Data supplied: Begin

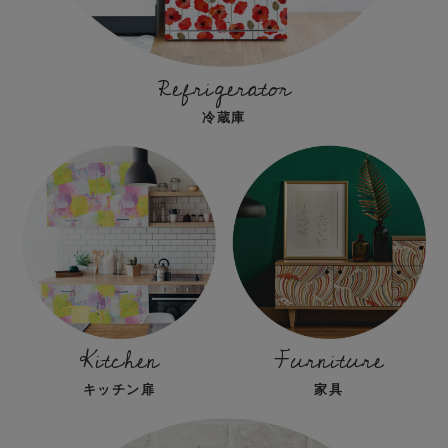
Refrigerator
冷蔵庫
Kitchen
Furniture
キッチン扉
家具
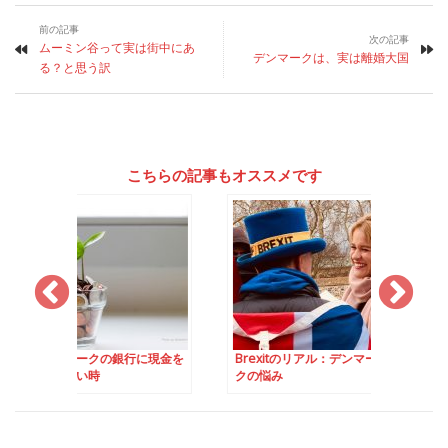
前の記事
次の記事
ムーミン谷って実は街中にあ
デンマークは、実は離婚大国
る？と思う訳
こちらの記事もオススメです
クの銀行に現金を
Brexitのリアル：デンマー
Brexitのリアル：
時
クの悩み
ディブローのように
くる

Data supplied: End

# Instructions for the task
Leave the pictures out, and print every line of the listing exactly as written.

# Solved problem
Refrigerator
冷蔵庫
Kitchen
Furniture
キッチン扉
家具
前の記事
次の記事
ムーミン谷って実は街中にあ
デンマークは、実は離婚大国
る？と思う訳
こちらの記事もオススメです
クの銀行に現金を
Brexitのリアル：デンマー
Brexitのリアル：
時
クの悩み
ディブローのように
くる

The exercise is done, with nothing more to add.